Thinking about how your master dataset is stored and managed is arguably the most important part of architecting a data-driven system. Your master dataset is your source of truth. An issue here, be it hardware failure, human error, or something else, could easily result in irreparable damage to some or all of your data.
I would suggest there is only 1 hard requirement for your master datastore: Be correct. Always.
Making your master datastore immutable, i.e. append only, really helps with this.
I’m sure anyone who has been working with databases for a sufficient amount of time has accidentally deleted data, or performed an incorrect update, losing some data for ever. I certainly have - more than a few times.
With an immutable datastore, you can’t lose data. A mistake might cause bad data to be written, but the good data is still there, and you can always handle the bad data at load time.
No matter how careful you are, people will make mistakes, and you must do what you can to limit the impact of them.
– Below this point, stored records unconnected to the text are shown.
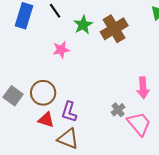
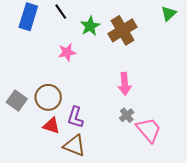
pink arrow: (143, 88) -> (125, 84), moved

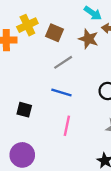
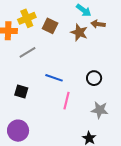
gray line: (63, 62) -> (28, 52), moved
pink line: (67, 126) -> (66, 101), moved

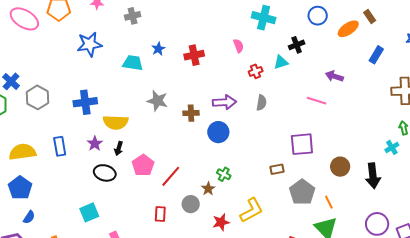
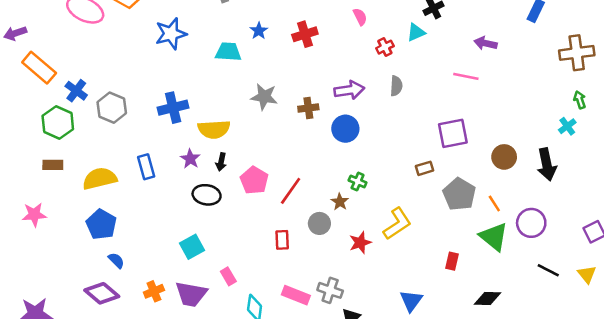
blue semicircle: (29, 217) -> (116, 260), turned -72
purple circle: (377, 224) -> (531, 223), moved

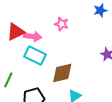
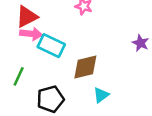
pink arrow: (33, 36) -> (31, 34), moved

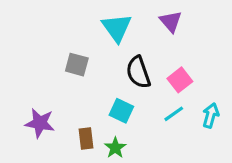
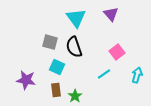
black semicircle: (138, 72) -> (74, 47), moved
cyan square: (121, 111) -> (57, 67), moved
cyan line: (174, 114) -> (104, 74), moved

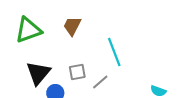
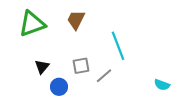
black triangle: (38, 73) -> (42, 67), size x0.6

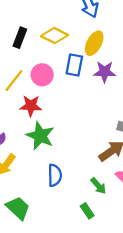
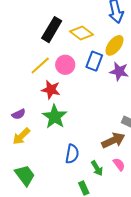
black rectangle: (20, 38) -> (52, 30), size x1.4
blue semicircle: (55, 175) -> (72, 154), moved

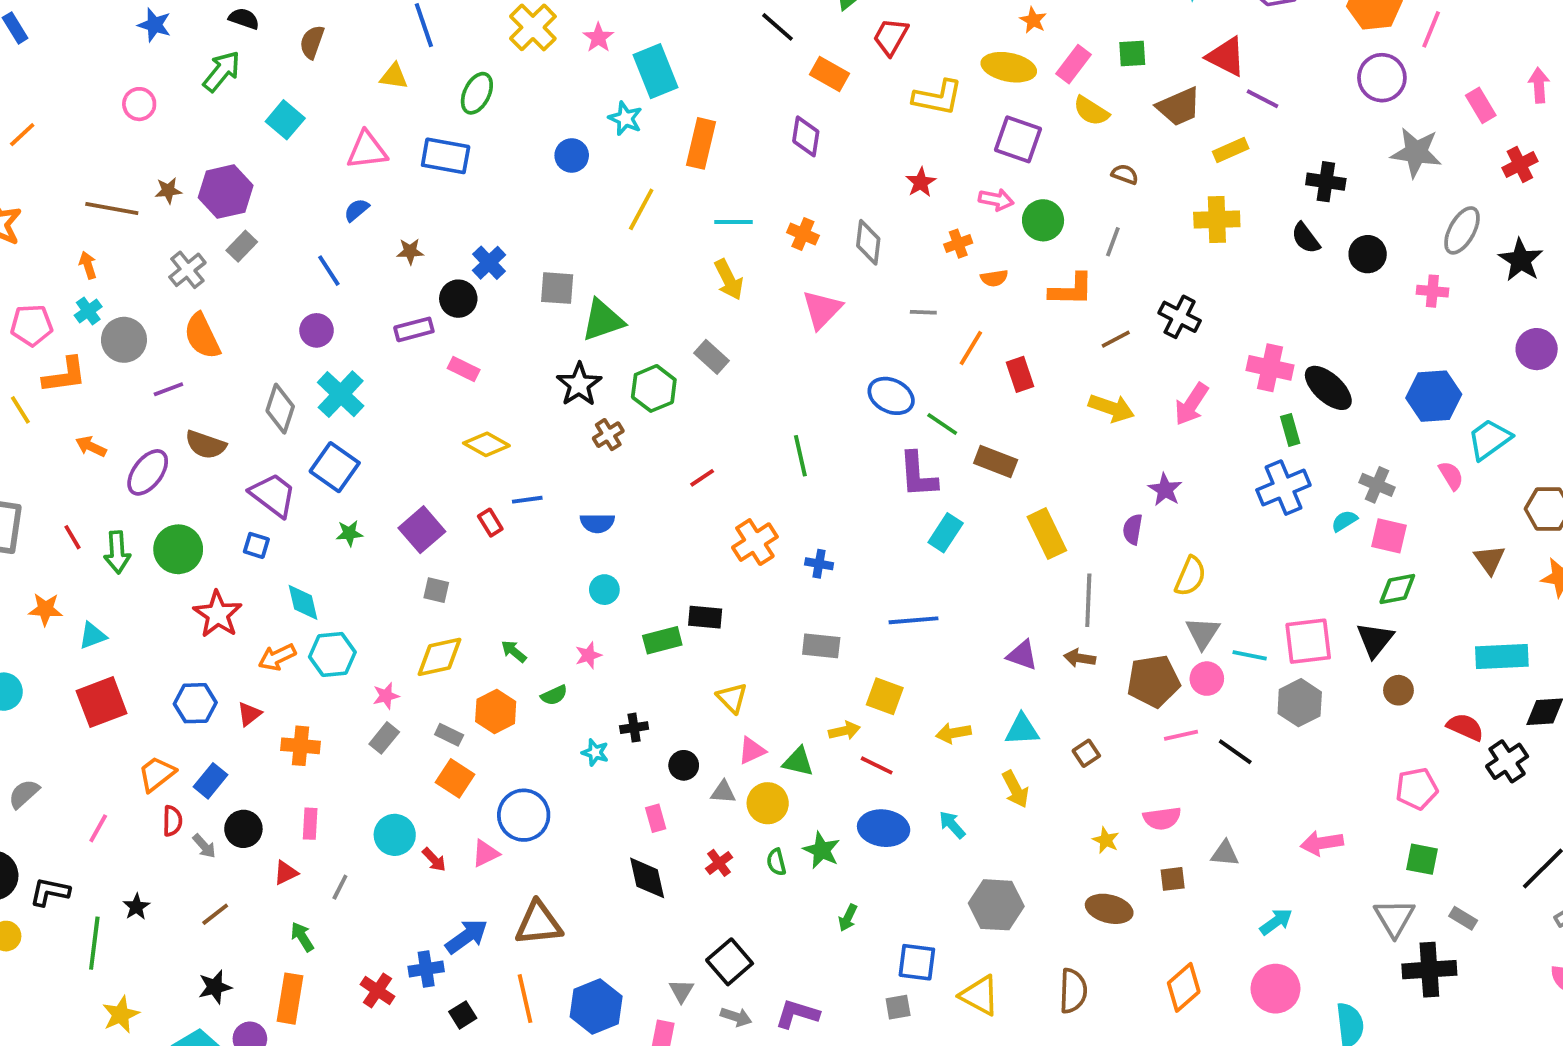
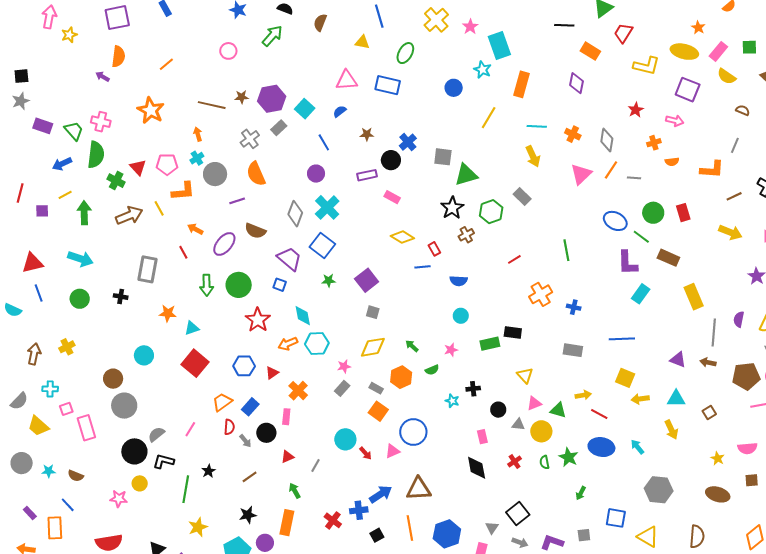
black line: (777, 27) -> (564, 25), turned -42
cyan square: (285, 120) -> (305, 109), moved
green circle: (1043, 220) -> (653, 213), moved
orange line: (971, 348) -> (611, 170), moved
red rectangle: (490, 523) -> (434, 249), moved
purple semicircle: (1133, 529) -> (739, 319), moved
red line: (72, 537) -> (183, 252), moved
yellow square: (885, 696) -> (625, 378), moved
red square: (102, 702) -> (195, 363), turned -32
orange cross: (301, 746) -> (298, 391), turned 36
gray semicircle: (24, 794) -> (156, 434), moved
pink rectangle: (310, 824) -> (286, 417), moved
gray square: (898, 1007) -> (584, 535), moved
Even if you are the most careful person in the world, and you are the only person allowed to interact with the data, you probably still write code, and occasionally that code will have bugs.
Again, if you have a code that does a bad update or delete, you’ve lost your data. For good.
What about backups?
Good, regular backups of your master datastore are essential. But backups are always a little out of date. And any problems with your data will soon make it’s way to the backup. So if you’re relying on backups, they better be really good, and you had better notice any mistakes really quickly, and even that is not a complete guarantee.
Disadvantages of immutable datastores
Of course, there are disadvantages to immutable datastores. You might be storing data over and over again that you no longer care about (although I would argue the history of a record will have some value - you’re just not using it yet). Encoding and/or compressing your data can help with this. Using relatively cheap datastores may also make this less of a concern (HDFS, S3, etc), though make sure they are reliable.
A bigger concern might be having to apply all the updates and deletes at view time, which is probably going to be slow. In that case, maybe you don’t use this datastore for time critical views. Maybe you have another dataset, in a mutable datastore, that is used for these views. A “hot store”, if you like, optimised for these views.
It’s OK for this hot store to lose data, through bugs, human error or hardware failure, because you know you can always regenerate it from your immutable, always correct, master datastore.